**EXTRACTED RECORDS:**
────
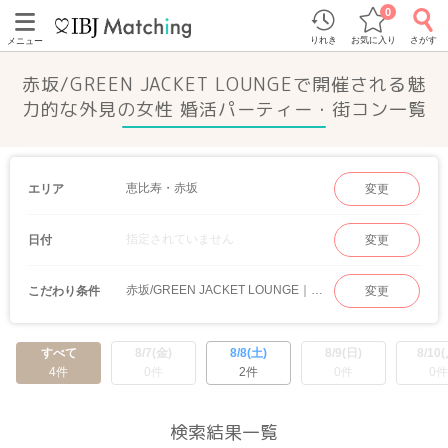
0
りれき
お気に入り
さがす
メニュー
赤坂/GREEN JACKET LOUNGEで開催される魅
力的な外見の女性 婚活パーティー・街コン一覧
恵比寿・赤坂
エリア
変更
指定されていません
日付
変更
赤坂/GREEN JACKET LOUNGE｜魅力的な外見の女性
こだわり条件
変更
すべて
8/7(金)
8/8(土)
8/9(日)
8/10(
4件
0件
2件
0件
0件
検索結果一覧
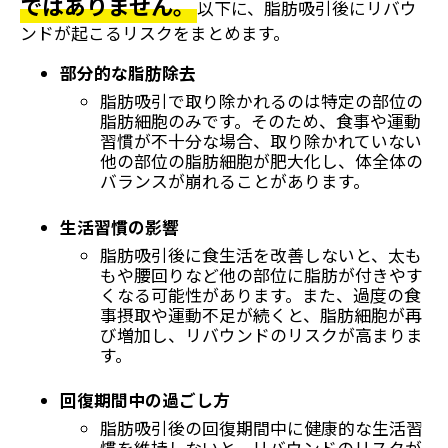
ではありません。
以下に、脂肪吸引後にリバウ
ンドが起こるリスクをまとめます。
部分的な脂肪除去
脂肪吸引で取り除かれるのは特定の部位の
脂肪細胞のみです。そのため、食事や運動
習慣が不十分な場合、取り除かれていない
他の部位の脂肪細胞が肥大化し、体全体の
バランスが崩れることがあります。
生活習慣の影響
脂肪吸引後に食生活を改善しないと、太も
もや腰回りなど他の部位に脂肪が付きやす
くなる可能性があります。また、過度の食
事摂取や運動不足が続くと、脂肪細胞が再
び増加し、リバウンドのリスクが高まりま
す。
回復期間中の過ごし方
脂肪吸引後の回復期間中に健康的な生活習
────
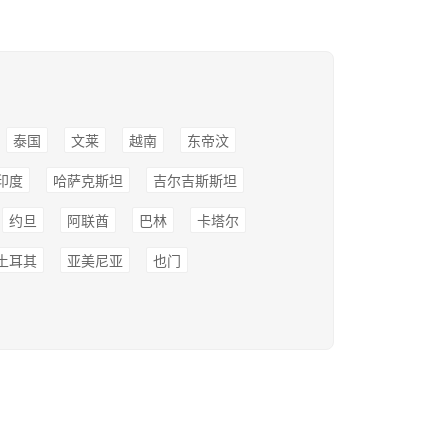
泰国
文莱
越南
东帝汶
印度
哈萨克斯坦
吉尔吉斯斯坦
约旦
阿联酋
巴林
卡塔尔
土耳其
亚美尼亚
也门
────
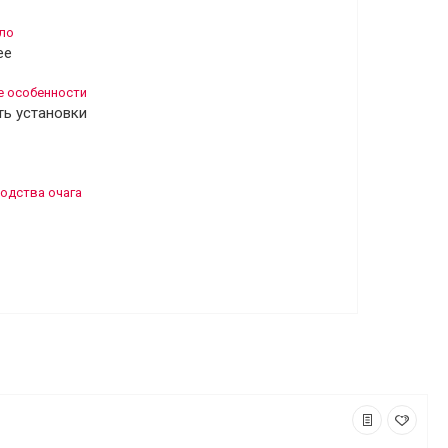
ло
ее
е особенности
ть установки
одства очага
────
**YOUR OBJECTIVE:**
Among the records, find every line holding the word "GREEN" and copy it.

**RESULT FOR THIS EXERCISE:**
赤坂/GREEN JACKET LOUNGEで開催される魅
赤坂/GREEN JACKET LOUNGE｜魅力的な外見の女性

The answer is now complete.